EXERCISE DIRECTIONS: Below are the records. List every line holding the word "Janeza".

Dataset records
-- Opening Marker --

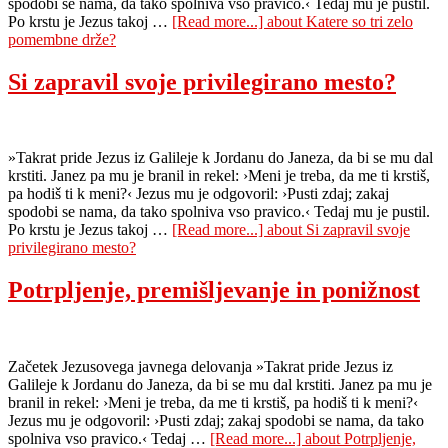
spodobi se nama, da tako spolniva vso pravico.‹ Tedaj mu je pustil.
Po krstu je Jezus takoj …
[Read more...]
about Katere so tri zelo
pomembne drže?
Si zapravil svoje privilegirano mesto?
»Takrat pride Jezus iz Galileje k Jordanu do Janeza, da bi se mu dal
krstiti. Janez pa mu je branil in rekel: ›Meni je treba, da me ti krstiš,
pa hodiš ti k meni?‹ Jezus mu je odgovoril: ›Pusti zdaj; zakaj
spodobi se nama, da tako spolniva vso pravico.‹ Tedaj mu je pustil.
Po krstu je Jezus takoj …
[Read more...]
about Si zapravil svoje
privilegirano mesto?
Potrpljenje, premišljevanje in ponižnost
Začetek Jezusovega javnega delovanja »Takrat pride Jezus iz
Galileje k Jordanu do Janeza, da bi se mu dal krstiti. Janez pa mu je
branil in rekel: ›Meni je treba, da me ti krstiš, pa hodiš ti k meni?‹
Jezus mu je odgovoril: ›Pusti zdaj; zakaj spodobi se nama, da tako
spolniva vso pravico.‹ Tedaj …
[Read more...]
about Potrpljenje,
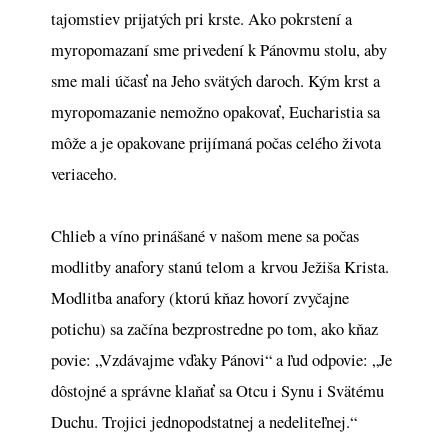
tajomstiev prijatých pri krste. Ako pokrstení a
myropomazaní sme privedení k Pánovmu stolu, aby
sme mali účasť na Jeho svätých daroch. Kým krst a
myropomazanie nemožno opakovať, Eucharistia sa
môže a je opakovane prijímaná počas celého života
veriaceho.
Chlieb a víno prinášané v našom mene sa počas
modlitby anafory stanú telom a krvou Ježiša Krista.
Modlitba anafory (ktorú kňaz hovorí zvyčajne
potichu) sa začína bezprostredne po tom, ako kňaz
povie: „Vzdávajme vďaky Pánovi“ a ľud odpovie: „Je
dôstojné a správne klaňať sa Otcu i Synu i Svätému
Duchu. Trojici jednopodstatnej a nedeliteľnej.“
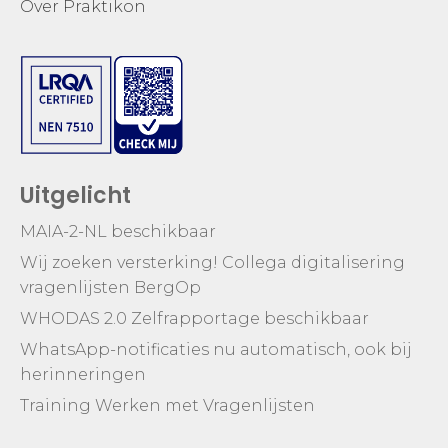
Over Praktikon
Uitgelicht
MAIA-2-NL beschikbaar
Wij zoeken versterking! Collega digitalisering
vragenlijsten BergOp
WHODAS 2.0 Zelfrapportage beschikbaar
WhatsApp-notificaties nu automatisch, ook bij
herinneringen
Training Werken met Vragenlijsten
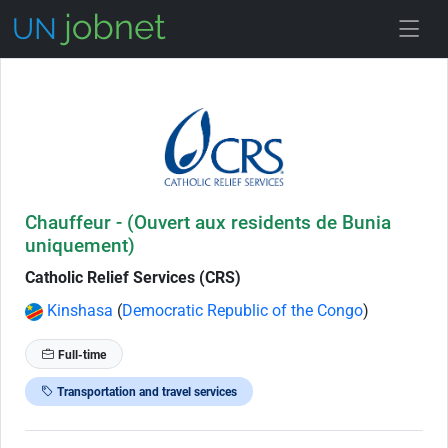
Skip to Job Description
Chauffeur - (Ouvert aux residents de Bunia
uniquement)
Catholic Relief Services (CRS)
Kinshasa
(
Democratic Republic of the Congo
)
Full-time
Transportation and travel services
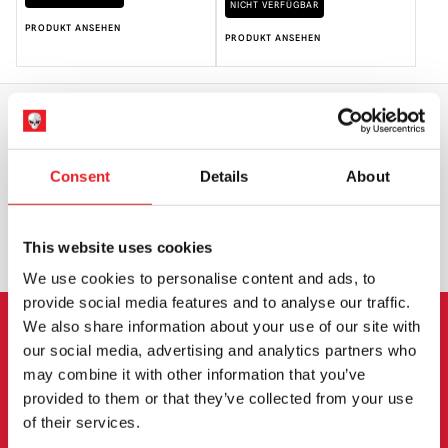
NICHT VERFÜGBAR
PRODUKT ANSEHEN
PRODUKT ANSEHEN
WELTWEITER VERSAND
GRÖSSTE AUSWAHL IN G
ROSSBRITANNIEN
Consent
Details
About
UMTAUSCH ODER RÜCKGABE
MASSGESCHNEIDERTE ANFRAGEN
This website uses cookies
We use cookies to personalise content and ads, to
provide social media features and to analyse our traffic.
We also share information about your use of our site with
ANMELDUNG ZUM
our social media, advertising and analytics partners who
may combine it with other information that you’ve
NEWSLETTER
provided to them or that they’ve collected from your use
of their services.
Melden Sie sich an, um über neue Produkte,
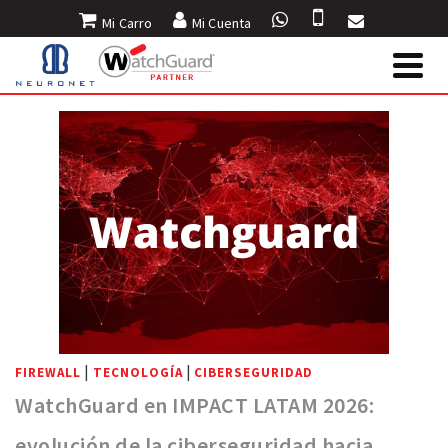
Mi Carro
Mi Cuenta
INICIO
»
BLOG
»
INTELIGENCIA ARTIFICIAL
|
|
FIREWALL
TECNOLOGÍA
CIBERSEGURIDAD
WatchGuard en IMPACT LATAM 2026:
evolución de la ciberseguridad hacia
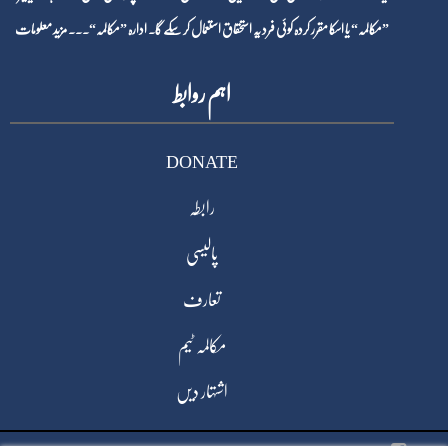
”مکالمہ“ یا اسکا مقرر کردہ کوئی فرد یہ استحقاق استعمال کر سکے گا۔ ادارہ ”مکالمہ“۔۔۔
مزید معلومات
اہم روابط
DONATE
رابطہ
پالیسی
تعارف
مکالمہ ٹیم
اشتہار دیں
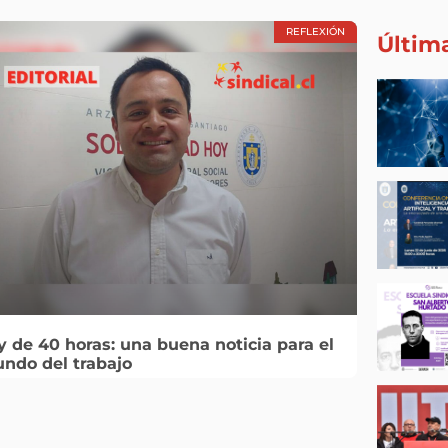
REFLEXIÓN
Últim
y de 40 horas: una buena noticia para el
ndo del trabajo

-- Closing Marker --
-- Opening Marker --

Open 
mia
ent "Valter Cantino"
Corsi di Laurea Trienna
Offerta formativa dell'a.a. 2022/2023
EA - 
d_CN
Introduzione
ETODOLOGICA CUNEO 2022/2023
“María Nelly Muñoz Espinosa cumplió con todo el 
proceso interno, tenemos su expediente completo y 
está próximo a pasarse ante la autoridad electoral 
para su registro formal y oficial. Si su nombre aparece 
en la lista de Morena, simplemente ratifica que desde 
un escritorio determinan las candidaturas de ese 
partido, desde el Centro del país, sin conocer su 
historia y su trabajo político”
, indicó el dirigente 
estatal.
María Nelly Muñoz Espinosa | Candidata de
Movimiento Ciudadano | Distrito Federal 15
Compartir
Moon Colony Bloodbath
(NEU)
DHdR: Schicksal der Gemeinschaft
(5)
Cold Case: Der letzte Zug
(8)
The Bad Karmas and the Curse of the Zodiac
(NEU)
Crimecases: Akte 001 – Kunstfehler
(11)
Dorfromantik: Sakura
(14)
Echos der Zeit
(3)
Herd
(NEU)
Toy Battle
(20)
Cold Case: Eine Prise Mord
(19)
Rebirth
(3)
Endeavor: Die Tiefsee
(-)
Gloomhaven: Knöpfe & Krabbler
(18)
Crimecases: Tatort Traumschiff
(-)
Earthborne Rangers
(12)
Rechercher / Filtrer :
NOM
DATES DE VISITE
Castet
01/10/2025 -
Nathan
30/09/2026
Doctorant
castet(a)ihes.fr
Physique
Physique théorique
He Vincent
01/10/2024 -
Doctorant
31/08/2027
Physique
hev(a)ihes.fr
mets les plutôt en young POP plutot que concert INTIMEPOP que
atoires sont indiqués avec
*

-- Closing Marker --
-- Opening Marker --

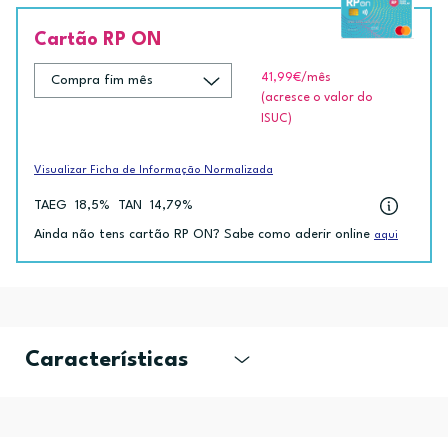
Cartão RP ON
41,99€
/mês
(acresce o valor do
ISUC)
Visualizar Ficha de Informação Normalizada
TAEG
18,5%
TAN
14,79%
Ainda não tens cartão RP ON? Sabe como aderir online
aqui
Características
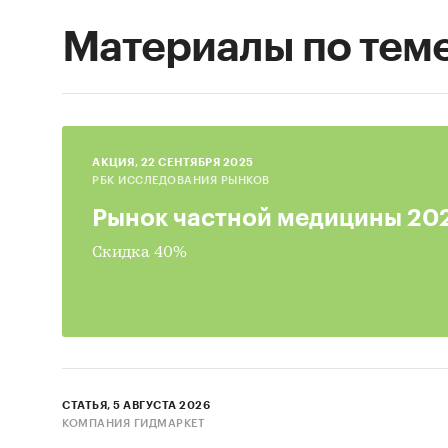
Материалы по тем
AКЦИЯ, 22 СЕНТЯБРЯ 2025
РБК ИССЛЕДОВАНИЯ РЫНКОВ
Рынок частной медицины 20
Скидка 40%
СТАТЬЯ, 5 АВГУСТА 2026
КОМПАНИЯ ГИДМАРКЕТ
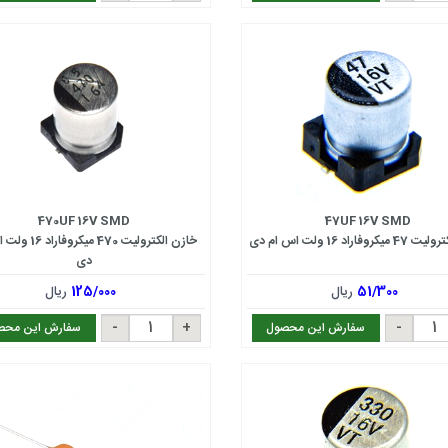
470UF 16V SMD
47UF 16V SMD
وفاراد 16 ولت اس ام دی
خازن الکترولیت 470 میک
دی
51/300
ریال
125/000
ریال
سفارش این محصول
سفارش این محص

-- Closing Marker --

ANSWER TO THIS PROBLEM:
»Takrat pride Jezus iz Galileje k Jordanu do Janeza, da bi se mu dal
Galileje k Jordanu do Janeza, da bi se mu dal krstiti. Janez pa mu je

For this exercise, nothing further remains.